StopIteration exception is raised when there are no elements left to call.

>>> simple_list = [1, 2, 3]
>>> my_iterator = iter(simple_list)
>>> print(my_iterator)
<list_iterator object at 0x7f66b6288630>
>>> next(my_iterator)
1
>>> next(my_iterator)
2
>>> next(my_iterator)
3
>>> next(my_iterator)
Traceback (most recent call last):
File "<stdin>", line 1, in <module>
StopIteration

Generator Expressions

In Python, generators provide a convenient way to implement the iterator protocol. Generator is an iterable created using a function with a yield statement.

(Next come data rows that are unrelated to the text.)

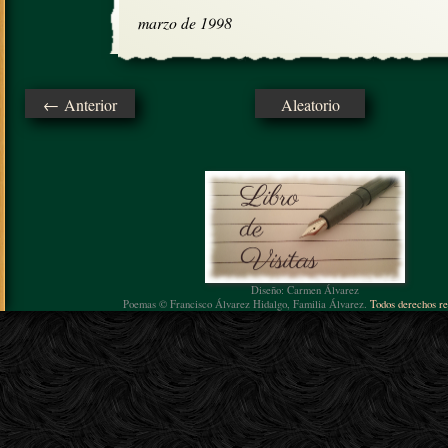
marzo de 1998
← Anterior
Aleatorio
Diseño: Carmen Álvarez
Poemas © Francisco Álvarez Hidalgo, Familia Álvarez.
Todos derechos re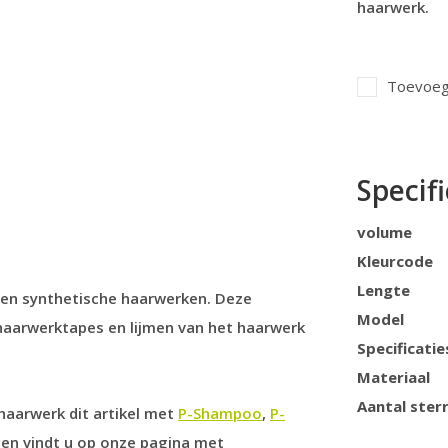
haarwerk.
Toevoege
Specifi
volume
Kleurcode
Lengte
d en synthetische haarwerken. Deze
Model
haarwerktapes en lijmen van het haarwerk
Specificatie
Materiaal
Aantal ster
aarwerk dit artikel met
P-Shampoo
,
P-
len vindt u op onze pagina met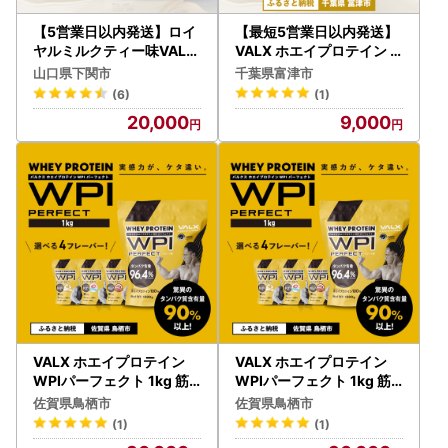
【5営業日以内発送】ロイ
【最短5営業日以内発送】
ヤルミルクティー味VALX
VALX ホエイプロテイン
ホエイプロテイン1kg プロ
個包装コンプリートセット
山口県下関市
千葉県富津市
テインIY
（8種類）
(6)
(1)
20,000
9,000
VALX ホエイプロテイン
VALX ホエイプロテイン
WPIパーフェクト 1kg 筋
WPIパーフェクト 1kg 筋
トレ 5営業日以内発送 タ
トレ 5営業日以内発送 タ
佐賀県鳥栖市
佐賀県鳥栖市
ンパク質 バルクス 国産プ
ンパク質 バルクス 国産プ
(1)
(1)
ロテイン 健康 美容 美味し
ロテイン 健康 美容 美味し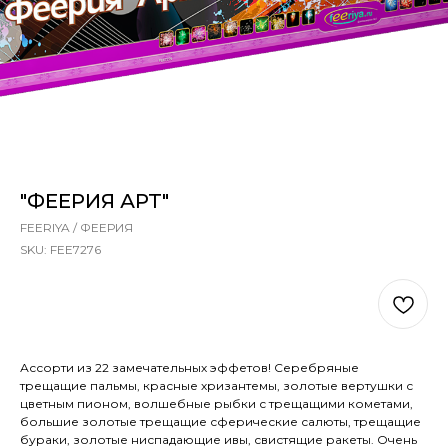
"ФЕЕРИЯ АРТ"
FEERIYA / ФЕЕРИЯ
SKU:
FEE7276
Out of stock
Ассорти из 22 замечательных эффетов! Серебряные
трещащие пальмы, красные хризантемы, золотые вертушки с
цветным пионом, волшебные рыбки с трещащими кометами,
большие золотые трещащие сферические салюты, трещащие
бураки, золотые ниспадающие ивы, свистящие ракеты. Очень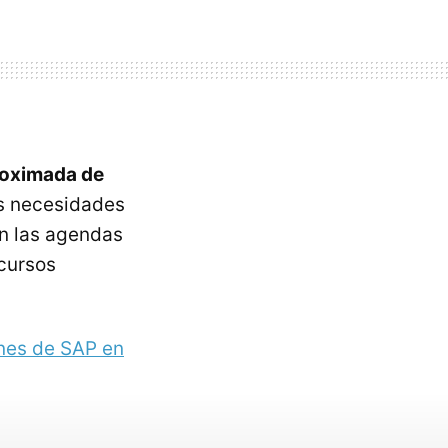
roximada de
as necesidades
en las agendas
 cursos
nes de SAP en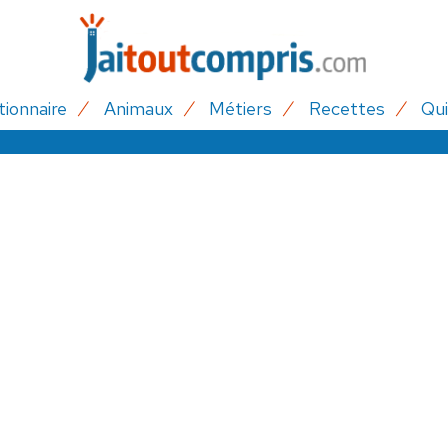
tionnaire
Animaux
Métiers
Recettes
Qui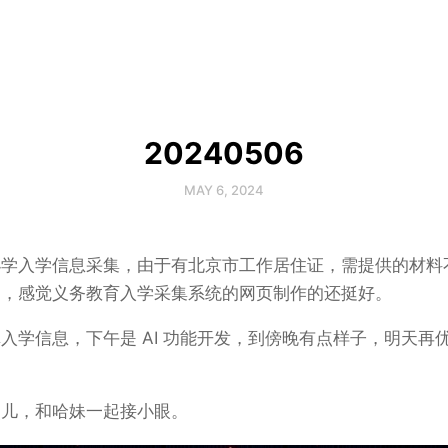
20240506
MAY 6, 2024
小学入学信息采集，由于有北京市工作居住证，需提供的材料
是，感觉义务教育入学采集系统的网页制作的还挺好。
入学信息，下午是 AI 功能开发，到傍晚有点样子，明天再
点儿，和哈妹一起接小眼。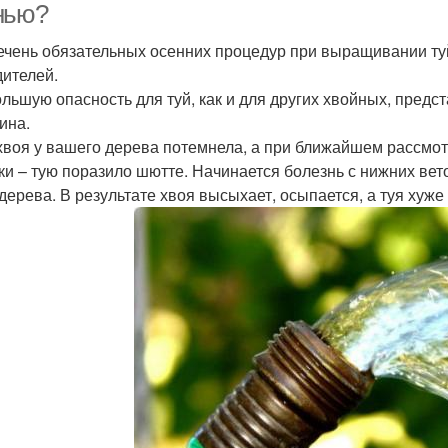
нью?
ечень обязательных осенних процедур при выращивании туй
дителей.
льшую опасность для туй, как и для других хвойных, предс
ина.
хвоя у вашего дерева потемнела, а при ближайшем рассмот
ки – тую поразило шютте. Начинается болезнь с нижних вет
 дерева. В результате хвоя высыхает, осыпается, а туя хуже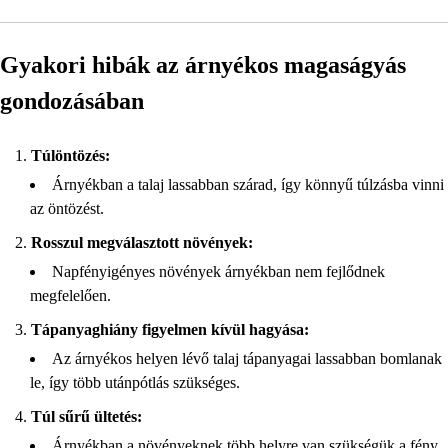
Gyakori hibák az árnyékos magaságyás
gondozásában
Túlöntözés:
Árnyékban a talaj lassabban szárad, így könnyű túlzásba vinni
az öntözést.
Rosszul megválasztott növények:
Napfényigényes növények árnyékban nem fejlődnek
megfelelően.
Tápanyaghiány figyelmen kívül hagyása:
Az árnyékos helyen lévő talaj tápanyagai lassabban bomlanak
le, így több utánpótlás szükséges.
Túl sűrű ültetés:
Árnyékban a növényeknek több helyre van szükségük a fény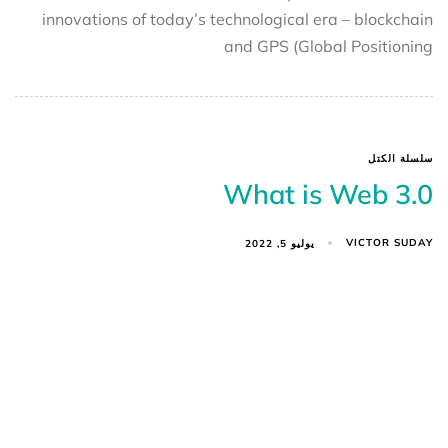
innovations of today’s technological era – blockchain
and GPS (Global Positioning
سلسلة الكتل
What is Web 3.0
VICTOR SUDAY
يوليو 5, 2022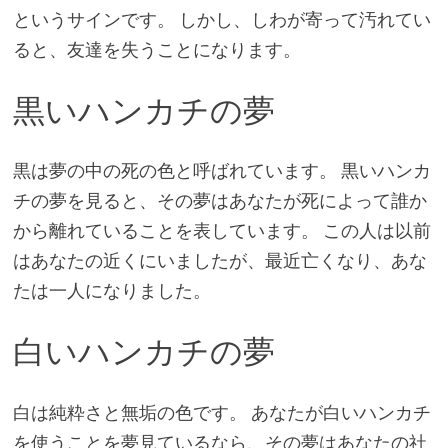
というサインです。 しかし、しわが寄って汚れてい
ると、友達を失うことになります。
黒いハンカチの夢
黒は夢の中の死の色と呼ばれています。 黒いハンカ
チの夢を見ると、その夢はあなたが死によって誰か
から離れていることを表しています。 この人は以前
はあなたの近くにいましたが、最近亡くなり、あな
たは一人になりました。
白いハンカチの夢
白は純粋さと無垢の色です。 あなたが白いハンカチ
を使うことを夢見ているなら、その夢はあなたの社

The main feature of generator is evaluating the elements on demand. When you call a normal function with a return statement the function is terminated whenever it encounters a return statement. In a function with a yield statement the state of the function is “saved” from the last call and can be picked up the next time you call a generator function.

>>> def my_gen():
... for x in range(5):
... yield x

Generator expression allows creating a generator without a yield keyword. However, it doesn’t share the whole power of generator created with a yield function. The syntax and concept is similar to list comprehensions:

>>> gen_exp = (x ** 2 for x in range(10) if x % 2 == 0)
>>> for x in gen_exp:
... print(x)
0
4
16
36
64

In terms of syntax, the only difference is that you use parentheses instead of square brackets. However, the type of data returned by list comprehensions and generator expressions differs.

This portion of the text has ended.